Arthur Balfour


The question of Britain's role in the Middle East as the Ottoman empire disintegrated exercised the government from the start of the First World War. Balfour was much less enthusiastic about an extension of British responsibilities in the Middle East than some of his colleagues. By the time that he became foreign secretary the de Bunsen committee had reported, recommending a British sphere of influence in Palestine to the exclusion of France, and Mark Sykes had made his notorious agreement with Picot (May 1916) partitioning the area post-war, with Britain getting Palestine. Initially British policy was shaped by traditional strategic concerns, but as the war progressed the support of Jews in the USA and Russia became important. Balfour, like Lloyd George, was sympathetic to Zionism. When prime minister, he had supported Joseph Chamberlain's plans for Jewish resettlement in east Africa, and in the aftermath of those plans he had met Chaim Weizmann on 9 January 1906, in Manchester during the election campaign, who strongly impressed him. In his house in Carlton Gardens, he again met Weizmann in December 1914; Weizmann reported:

"Our talk lasted an hour and a half. Balfour remembered everything we had discussed eight years ago. … He said that, in his opinion, the [Jewish] question would not be solved until either the Jews became completely assimilated here or a normal Jewish society came into existence in Palestine.

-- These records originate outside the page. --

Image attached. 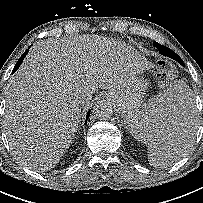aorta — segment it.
<instances>
[{
    "instance_id": "1",
    "label": "aorta",
    "mask_w": 203,
    "mask_h": 203,
    "mask_svg": "<svg viewBox=\"0 0 203 203\" xmlns=\"http://www.w3.org/2000/svg\"><path fill=\"white\" fill-rule=\"evenodd\" d=\"M95 116L99 119L106 120L113 115V107L109 102H98L93 109Z\"/></svg>"
}]
</instances>
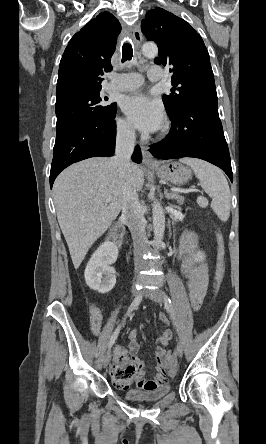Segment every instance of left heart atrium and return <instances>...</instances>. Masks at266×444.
I'll list each match as a JSON object with an SVG mask.
<instances>
[{"label":"left heart atrium","mask_w":266,"mask_h":444,"mask_svg":"<svg viewBox=\"0 0 266 444\" xmlns=\"http://www.w3.org/2000/svg\"><path fill=\"white\" fill-rule=\"evenodd\" d=\"M123 110L133 125L144 132L157 131L164 120L161 104L143 93L128 96Z\"/></svg>","instance_id":"obj_1"}]
</instances>
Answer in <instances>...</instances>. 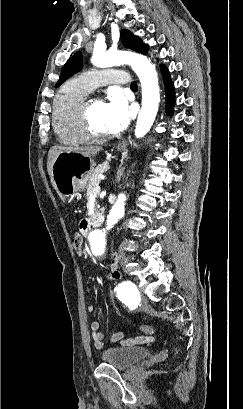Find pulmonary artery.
I'll list each match as a JSON object with an SVG mask.
<instances>
[{"instance_id":"pulmonary-artery-1","label":"pulmonary artery","mask_w":243,"mask_h":409,"mask_svg":"<svg viewBox=\"0 0 243 409\" xmlns=\"http://www.w3.org/2000/svg\"><path fill=\"white\" fill-rule=\"evenodd\" d=\"M79 77L91 91L109 84L125 85L129 81L124 71L114 69L86 71L80 74Z\"/></svg>"}]
</instances>
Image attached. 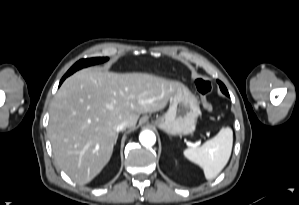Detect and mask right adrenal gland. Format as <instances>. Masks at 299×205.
I'll return each instance as SVG.
<instances>
[{
    "instance_id": "obj_1",
    "label": "right adrenal gland",
    "mask_w": 299,
    "mask_h": 205,
    "mask_svg": "<svg viewBox=\"0 0 299 205\" xmlns=\"http://www.w3.org/2000/svg\"><path fill=\"white\" fill-rule=\"evenodd\" d=\"M117 138H118V134H117V136H116L115 144H116V142H117Z\"/></svg>"
}]
</instances>
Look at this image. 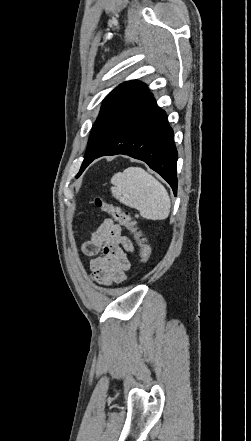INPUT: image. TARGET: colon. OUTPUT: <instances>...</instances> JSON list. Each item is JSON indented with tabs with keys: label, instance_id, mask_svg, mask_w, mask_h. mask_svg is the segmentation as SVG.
Wrapping results in <instances>:
<instances>
[{
	"label": "colon",
	"instance_id": "5ec220e1",
	"mask_svg": "<svg viewBox=\"0 0 251 441\" xmlns=\"http://www.w3.org/2000/svg\"><path fill=\"white\" fill-rule=\"evenodd\" d=\"M94 203L97 207L109 214L114 220H116L118 223H120L133 233L139 246L141 261L143 263H147L150 259L151 254L150 247L146 243L142 233L137 227L136 221L132 219L131 215L128 212H125L119 207L113 205L102 196L95 197Z\"/></svg>",
	"mask_w": 251,
	"mask_h": 441
}]
</instances>
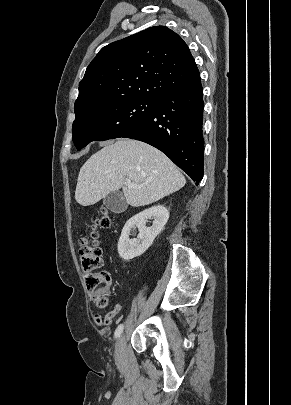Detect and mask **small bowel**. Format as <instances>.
<instances>
[{"label":"small bowel","instance_id":"obj_1","mask_svg":"<svg viewBox=\"0 0 291 405\" xmlns=\"http://www.w3.org/2000/svg\"><path fill=\"white\" fill-rule=\"evenodd\" d=\"M119 311V306L116 305L114 309L109 312L104 318L100 315H95L94 317V322L98 326L102 325H109L112 322L113 317L116 315V313Z\"/></svg>","mask_w":291,"mask_h":405}]
</instances>
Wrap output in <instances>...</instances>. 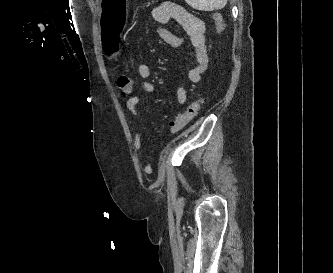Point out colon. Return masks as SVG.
Returning a JSON list of instances; mask_svg holds the SVG:
<instances>
[{
	"mask_svg": "<svg viewBox=\"0 0 333 273\" xmlns=\"http://www.w3.org/2000/svg\"><path fill=\"white\" fill-rule=\"evenodd\" d=\"M212 18L215 22L217 32H221L224 27L221 15L214 13ZM117 85L122 97L128 98L131 96L133 92V81L128 75H119ZM202 104L203 101L201 99L192 101L183 113L178 114L170 121V132L176 133L185 127L197 115Z\"/></svg>",
	"mask_w": 333,
	"mask_h": 273,
	"instance_id": "colon-1",
	"label": "colon"
}]
</instances>
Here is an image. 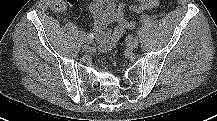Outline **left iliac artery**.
I'll use <instances>...</instances> for the list:
<instances>
[{"label": "left iliac artery", "mask_w": 217, "mask_h": 121, "mask_svg": "<svg viewBox=\"0 0 217 121\" xmlns=\"http://www.w3.org/2000/svg\"><path fill=\"white\" fill-rule=\"evenodd\" d=\"M151 21H152V18L149 15L144 14L140 17V22L143 24H148Z\"/></svg>", "instance_id": "1"}]
</instances>
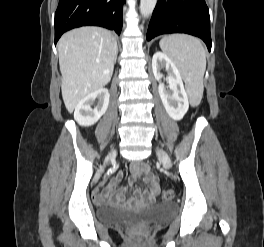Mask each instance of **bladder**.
<instances>
[{"label": "bladder", "mask_w": 264, "mask_h": 247, "mask_svg": "<svg viewBox=\"0 0 264 247\" xmlns=\"http://www.w3.org/2000/svg\"><path fill=\"white\" fill-rule=\"evenodd\" d=\"M172 215L170 208L165 206H151L142 209L123 207H100L97 210L99 222L118 226H145L168 220Z\"/></svg>", "instance_id": "31cf9c89"}]
</instances>
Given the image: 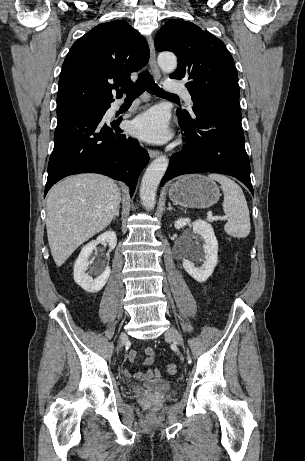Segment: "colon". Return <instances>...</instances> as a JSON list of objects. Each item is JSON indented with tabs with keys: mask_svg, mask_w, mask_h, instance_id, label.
I'll list each match as a JSON object with an SVG mask.
<instances>
[{
	"mask_svg": "<svg viewBox=\"0 0 305 461\" xmlns=\"http://www.w3.org/2000/svg\"><path fill=\"white\" fill-rule=\"evenodd\" d=\"M166 372H167V374L172 375V376L176 375L177 372H178L177 366L175 364H172V363L168 364L166 366ZM143 377H146V375L144 374Z\"/></svg>",
	"mask_w": 305,
	"mask_h": 461,
	"instance_id": "obj_1",
	"label": "colon"
}]
</instances>
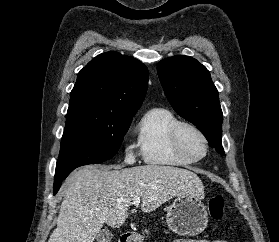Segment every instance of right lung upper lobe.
I'll return each mask as SVG.
<instances>
[{
  "label": "right lung upper lobe",
  "instance_id": "right-lung-upper-lobe-1",
  "mask_svg": "<svg viewBox=\"0 0 279 242\" xmlns=\"http://www.w3.org/2000/svg\"><path fill=\"white\" fill-rule=\"evenodd\" d=\"M147 85L148 69L139 60L118 52L102 53L78 73L67 114L95 119L132 117Z\"/></svg>",
  "mask_w": 279,
  "mask_h": 242
}]
</instances>
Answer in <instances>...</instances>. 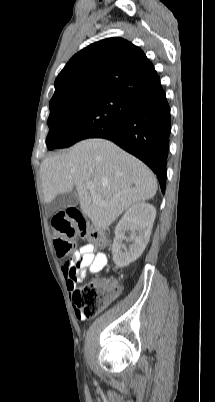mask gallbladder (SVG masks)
I'll use <instances>...</instances> for the list:
<instances>
[{"mask_svg": "<svg viewBox=\"0 0 215 402\" xmlns=\"http://www.w3.org/2000/svg\"><path fill=\"white\" fill-rule=\"evenodd\" d=\"M79 198L76 192L70 191L59 193L51 202L47 204V214L52 216L56 212L77 205Z\"/></svg>", "mask_w": 215, "mask_h": 402, "instance_id": "obj_1", "label": "gallbladder"}]
</instances>
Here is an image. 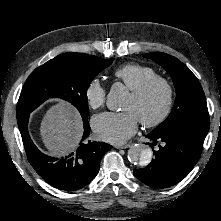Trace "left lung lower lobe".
<instances>
[{"label": "left lung lower lobe", "instance_id": "0a47b994", "mask_svg": "<svg viewBox=\"0 0 221 221\" xmlns=\"http://www.w3.org/2000/svg\"><path fill=\"white\" fill-rule=\"evenodd\" d=\"M146 137L153 140V145L158 141L164 145L153 151L155 158L148 166L133 173L153 188H165L180 182L199 160L204 142V139L188 133L167 136L151 132Z\"/></svg>", "mask_w": 221, "mask_h": 221}]
</instances>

Further conversations followed in 1916 and 1917, and while in the USA Balfour also met influential Zionists, impressing Justice L. D. Brandeis with his 'quietly emphatic remark: "I am a Zionist"'. In the summer of 1917 strategic and Zionist concerns coincided to encourage the Foreign Office, Balfour, Lloyd George, and, from 3 September 1917, the war cabinet to contemplate a public statement. A delay occurred through the strong opposition from Edwin Montagu, representing an important section of British Jewry, who argued that a Jewish national home would be disadvantageous to the position of Jews in their present countries, and from Curzon, who drew attention to the problems that a 'national home' would cause with and for the existing Islamic population in and around Palestine. On 5 October Balfour consulted the American government on a draft more cautious than the original. He gained the Americans' agreement (on condition that they were not publicly associated with the declaration), and on 2 November 1917 what was at once known as the Balfour Declaration was published in the form of a letter from Balfour to Lord Rothschild; it stated that the British government favoured 'the establishment in Palestine of a national home for the Jewish people' on the clear understanding that there should be no disadvantage to 'the civil and religious rights of existing non-Jewish communities in Palestine, or the rights and political status enjoyed by Jews in any other country'. Of the many initiatives of the British government in the First World War, it perhaps cast the longest shadow. Balfour told the cabinet that it implied a 'British, American, or other protectorate' and not the early establishment of an independent Jewish state. Balfour pressed for the acceptance and publication of the declaration with unwonted energy and uncharacteristic personal commitment, hard to explain in terms of his background and other beliefs.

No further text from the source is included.